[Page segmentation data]
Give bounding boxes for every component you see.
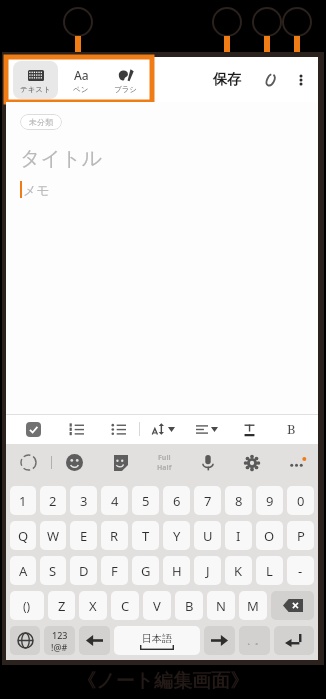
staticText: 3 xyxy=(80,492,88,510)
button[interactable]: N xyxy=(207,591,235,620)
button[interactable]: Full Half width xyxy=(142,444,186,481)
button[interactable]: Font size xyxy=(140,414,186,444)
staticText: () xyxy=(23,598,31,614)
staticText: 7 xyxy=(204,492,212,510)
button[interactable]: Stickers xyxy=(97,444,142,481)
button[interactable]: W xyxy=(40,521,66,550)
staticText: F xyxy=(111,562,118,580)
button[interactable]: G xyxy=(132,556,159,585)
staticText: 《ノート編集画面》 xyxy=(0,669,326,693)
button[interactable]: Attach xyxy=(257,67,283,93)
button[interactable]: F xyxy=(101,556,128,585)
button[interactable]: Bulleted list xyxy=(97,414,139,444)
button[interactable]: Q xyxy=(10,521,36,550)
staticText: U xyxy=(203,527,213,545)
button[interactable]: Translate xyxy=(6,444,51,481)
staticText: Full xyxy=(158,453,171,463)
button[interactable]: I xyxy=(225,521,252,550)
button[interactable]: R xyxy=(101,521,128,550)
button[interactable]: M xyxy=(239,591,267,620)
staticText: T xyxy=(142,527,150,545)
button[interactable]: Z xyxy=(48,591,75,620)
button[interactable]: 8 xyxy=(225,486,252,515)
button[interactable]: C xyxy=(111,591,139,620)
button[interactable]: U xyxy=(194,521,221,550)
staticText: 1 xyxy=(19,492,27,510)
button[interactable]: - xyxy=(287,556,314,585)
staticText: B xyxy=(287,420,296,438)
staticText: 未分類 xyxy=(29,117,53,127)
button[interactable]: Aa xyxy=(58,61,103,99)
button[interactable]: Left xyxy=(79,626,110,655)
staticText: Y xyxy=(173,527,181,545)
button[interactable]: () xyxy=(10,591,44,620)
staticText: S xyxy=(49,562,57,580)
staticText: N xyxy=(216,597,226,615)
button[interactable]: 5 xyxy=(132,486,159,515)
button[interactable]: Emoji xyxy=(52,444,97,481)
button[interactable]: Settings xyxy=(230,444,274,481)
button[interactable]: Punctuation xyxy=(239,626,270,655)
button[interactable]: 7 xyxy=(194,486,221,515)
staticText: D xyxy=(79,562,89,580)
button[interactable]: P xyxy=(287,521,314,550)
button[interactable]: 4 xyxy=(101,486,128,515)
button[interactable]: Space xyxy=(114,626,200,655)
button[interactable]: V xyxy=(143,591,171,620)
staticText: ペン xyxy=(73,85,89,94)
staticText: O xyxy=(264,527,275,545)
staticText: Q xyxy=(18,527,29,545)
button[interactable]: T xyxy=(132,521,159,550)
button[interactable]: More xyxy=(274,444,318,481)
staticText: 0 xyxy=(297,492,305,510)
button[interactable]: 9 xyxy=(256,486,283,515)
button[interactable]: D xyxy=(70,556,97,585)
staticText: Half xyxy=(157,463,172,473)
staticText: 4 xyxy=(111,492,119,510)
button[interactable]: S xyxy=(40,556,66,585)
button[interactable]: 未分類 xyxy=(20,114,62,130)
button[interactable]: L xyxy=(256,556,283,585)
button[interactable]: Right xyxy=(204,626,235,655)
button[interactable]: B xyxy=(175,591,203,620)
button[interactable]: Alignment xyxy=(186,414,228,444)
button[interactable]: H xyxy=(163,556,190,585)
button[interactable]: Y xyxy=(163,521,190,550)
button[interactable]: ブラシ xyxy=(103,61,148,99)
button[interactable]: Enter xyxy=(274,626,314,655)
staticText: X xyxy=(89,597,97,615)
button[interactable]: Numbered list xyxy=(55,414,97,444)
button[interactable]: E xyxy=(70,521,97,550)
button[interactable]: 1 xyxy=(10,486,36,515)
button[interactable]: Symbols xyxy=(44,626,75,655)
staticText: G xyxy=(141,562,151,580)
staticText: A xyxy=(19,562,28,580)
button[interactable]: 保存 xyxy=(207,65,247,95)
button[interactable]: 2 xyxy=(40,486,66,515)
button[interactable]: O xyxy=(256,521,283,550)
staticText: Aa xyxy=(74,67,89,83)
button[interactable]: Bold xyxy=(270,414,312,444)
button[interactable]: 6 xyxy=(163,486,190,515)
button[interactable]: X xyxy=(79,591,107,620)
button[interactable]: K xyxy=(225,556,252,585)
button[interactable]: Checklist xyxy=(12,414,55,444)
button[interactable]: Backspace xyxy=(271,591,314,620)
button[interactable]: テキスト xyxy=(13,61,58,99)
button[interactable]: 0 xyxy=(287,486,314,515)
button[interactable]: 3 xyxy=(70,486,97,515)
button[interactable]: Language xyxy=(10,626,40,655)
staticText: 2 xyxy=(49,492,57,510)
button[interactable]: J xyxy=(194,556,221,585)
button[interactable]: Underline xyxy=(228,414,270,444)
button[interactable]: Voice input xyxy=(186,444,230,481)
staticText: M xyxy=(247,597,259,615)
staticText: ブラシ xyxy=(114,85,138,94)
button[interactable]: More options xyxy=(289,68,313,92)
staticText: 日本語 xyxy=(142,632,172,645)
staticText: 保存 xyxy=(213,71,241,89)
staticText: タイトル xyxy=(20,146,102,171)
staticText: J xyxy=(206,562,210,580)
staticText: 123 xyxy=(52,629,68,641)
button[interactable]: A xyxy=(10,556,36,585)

==

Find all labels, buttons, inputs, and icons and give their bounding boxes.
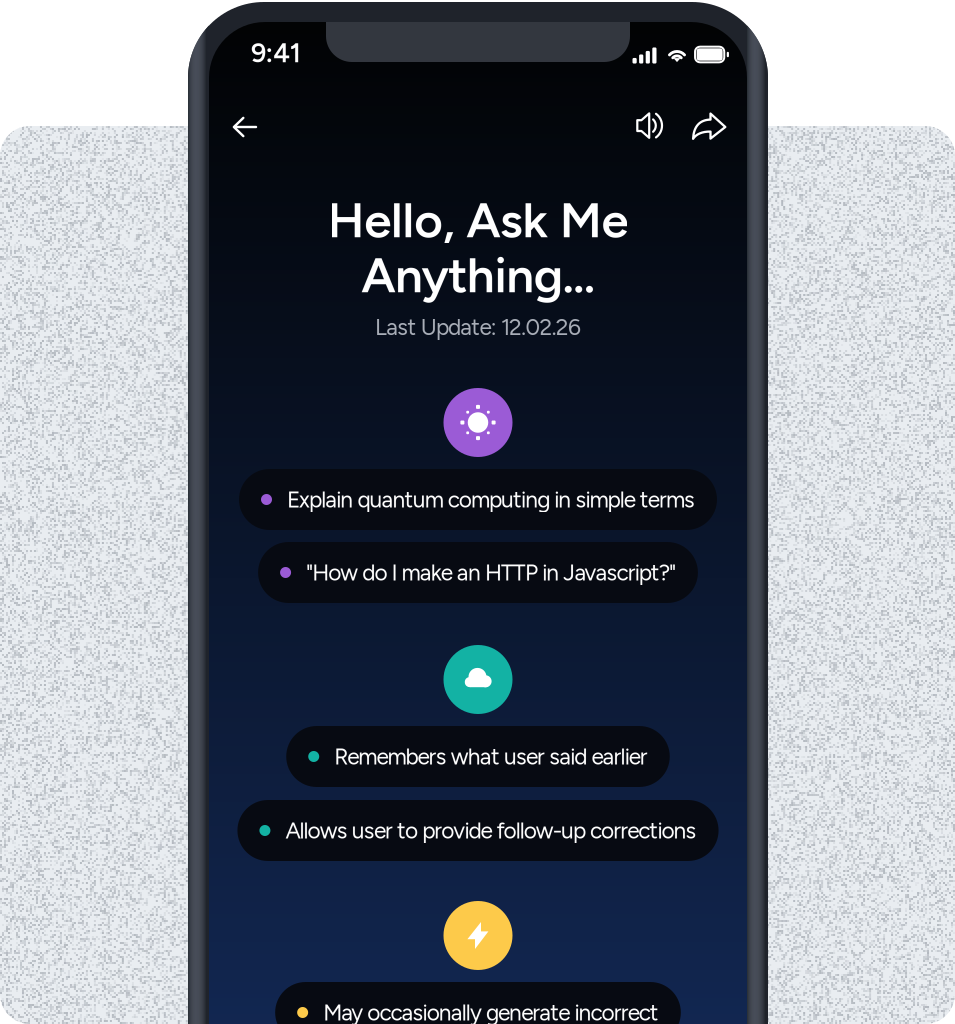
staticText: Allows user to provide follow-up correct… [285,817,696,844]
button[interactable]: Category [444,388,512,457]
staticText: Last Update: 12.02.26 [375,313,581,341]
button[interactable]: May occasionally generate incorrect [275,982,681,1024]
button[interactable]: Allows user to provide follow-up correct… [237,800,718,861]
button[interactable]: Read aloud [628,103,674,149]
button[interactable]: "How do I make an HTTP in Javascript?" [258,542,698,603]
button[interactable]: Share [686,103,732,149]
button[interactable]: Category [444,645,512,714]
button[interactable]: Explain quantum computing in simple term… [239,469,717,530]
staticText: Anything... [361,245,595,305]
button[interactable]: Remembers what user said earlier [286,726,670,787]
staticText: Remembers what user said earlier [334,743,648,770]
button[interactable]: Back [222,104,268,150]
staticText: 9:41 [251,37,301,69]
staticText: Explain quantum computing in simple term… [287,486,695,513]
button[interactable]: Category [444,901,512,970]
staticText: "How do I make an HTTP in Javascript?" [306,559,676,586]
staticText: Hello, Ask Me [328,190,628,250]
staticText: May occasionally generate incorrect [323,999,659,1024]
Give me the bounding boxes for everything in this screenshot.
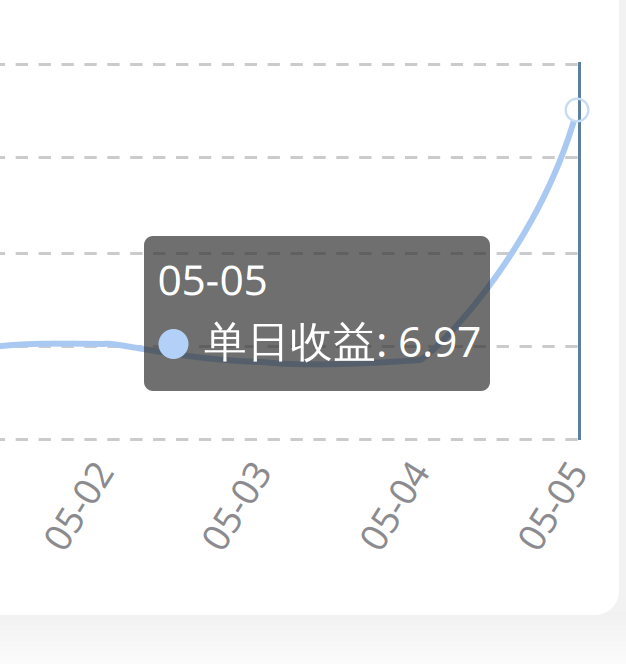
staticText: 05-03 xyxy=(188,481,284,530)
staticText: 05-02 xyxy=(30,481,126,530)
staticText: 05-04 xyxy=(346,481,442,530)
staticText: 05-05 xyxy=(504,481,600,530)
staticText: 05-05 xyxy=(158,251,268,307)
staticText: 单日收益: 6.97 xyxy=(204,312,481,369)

Exercise
Please go through the data above and copy every line that has the word "Explain".

Answer space
button[interactable]: Explain quantum computing in simple term… [239,469,717,530]
staticText: Explain quantum computing in simple term… [287,486,695,513]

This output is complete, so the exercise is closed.